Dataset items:
_ _ _ _

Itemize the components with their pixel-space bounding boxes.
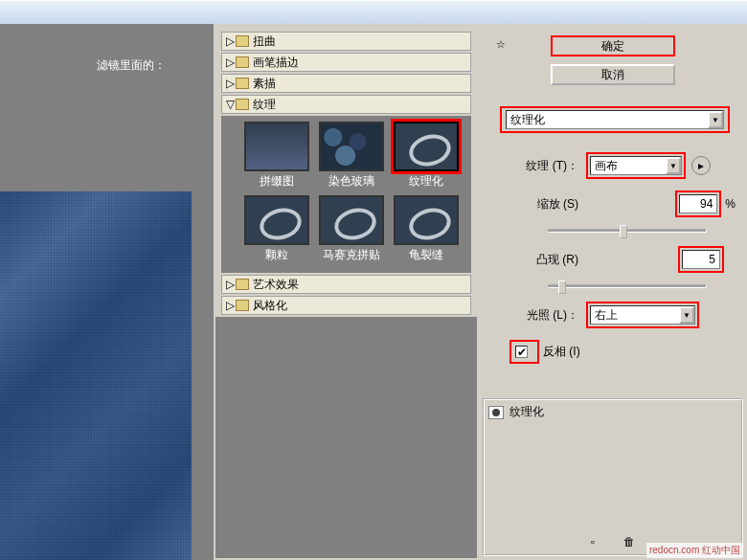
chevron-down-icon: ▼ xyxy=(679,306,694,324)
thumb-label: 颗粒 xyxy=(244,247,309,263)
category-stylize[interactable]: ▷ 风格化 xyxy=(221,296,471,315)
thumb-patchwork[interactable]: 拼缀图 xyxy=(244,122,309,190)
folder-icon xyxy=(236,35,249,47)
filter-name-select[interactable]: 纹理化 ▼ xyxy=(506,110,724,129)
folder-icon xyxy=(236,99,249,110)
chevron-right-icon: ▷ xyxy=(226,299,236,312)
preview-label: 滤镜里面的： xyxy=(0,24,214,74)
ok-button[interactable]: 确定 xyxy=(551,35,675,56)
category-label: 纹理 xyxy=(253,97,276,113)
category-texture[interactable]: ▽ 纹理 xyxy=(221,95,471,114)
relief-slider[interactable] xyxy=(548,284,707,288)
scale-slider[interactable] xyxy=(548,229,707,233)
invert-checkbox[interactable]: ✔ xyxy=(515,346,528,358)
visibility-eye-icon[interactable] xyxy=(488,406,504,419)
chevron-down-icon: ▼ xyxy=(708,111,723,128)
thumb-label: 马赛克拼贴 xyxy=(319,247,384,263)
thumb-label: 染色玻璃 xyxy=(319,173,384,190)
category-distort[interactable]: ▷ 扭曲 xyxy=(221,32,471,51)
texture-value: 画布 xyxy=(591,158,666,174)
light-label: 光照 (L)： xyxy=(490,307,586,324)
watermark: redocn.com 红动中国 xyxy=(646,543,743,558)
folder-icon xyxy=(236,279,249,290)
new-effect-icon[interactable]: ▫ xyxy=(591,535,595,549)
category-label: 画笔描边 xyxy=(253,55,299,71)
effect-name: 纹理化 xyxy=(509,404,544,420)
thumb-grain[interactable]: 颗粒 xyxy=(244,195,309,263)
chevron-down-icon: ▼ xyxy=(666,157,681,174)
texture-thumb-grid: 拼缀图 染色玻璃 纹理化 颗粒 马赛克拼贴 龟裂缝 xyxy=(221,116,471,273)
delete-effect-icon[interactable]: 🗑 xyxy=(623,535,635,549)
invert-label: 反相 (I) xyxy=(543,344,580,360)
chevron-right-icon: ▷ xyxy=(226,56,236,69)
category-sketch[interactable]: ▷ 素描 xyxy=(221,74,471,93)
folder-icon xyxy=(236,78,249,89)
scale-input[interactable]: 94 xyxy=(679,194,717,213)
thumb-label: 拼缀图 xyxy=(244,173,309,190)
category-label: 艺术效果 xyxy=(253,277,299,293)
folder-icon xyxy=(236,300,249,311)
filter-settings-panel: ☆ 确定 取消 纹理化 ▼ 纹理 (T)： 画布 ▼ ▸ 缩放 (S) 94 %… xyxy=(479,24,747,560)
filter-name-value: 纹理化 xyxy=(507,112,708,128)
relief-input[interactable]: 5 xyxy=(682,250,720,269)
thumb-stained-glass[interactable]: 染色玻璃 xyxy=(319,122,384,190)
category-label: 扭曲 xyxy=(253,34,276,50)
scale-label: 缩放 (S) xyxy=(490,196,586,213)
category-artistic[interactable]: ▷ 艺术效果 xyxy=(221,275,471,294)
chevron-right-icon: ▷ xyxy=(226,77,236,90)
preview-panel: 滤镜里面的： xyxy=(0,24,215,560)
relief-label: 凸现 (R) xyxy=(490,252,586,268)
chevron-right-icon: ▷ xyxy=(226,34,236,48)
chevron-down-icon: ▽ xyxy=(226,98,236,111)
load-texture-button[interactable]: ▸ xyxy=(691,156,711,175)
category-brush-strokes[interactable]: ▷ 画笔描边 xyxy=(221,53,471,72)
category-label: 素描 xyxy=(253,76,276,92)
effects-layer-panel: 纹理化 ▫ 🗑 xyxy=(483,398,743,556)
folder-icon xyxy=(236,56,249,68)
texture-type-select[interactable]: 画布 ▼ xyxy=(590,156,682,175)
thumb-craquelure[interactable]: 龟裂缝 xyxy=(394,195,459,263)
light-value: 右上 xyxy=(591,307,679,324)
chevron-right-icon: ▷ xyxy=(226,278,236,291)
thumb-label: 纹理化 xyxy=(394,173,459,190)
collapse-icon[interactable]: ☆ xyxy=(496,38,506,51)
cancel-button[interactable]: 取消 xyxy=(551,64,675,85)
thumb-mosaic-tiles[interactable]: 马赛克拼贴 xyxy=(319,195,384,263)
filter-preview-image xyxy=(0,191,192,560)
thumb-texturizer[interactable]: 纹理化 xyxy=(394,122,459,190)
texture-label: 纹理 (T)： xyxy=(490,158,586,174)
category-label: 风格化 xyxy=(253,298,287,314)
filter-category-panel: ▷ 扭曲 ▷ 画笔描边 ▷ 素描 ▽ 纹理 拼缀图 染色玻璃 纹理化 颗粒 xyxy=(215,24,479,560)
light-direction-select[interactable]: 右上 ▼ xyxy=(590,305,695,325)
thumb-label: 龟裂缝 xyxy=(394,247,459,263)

_ _ _ _

## Aim of the task
Among the records above, which lines hold the word "filter"? Copy each one.

## Finished exercise
filter-name-select[interactable]: 纹理化 ▼ xyxy=(506,110,724,129)
filter-settings-panel: ☆ 确定 取消 纹理化 ▼ 纹理 (T)： 画布 ▼ ▸ 缩放 (S) 94 %… xyxy=(479,24,747,560)
filter-name-value: 纹理化 xyxy=(507,112,708,128)
filter-preview-image xyxy=(0,191,192,560)
filter-category-panel: ▷ 扭曲 ▷ 画笔描边 ▷ 素描 ▽ 纹理 拼缀图 染色玻璃 纹理化 颗粒 xyxy=(215,24,479,560)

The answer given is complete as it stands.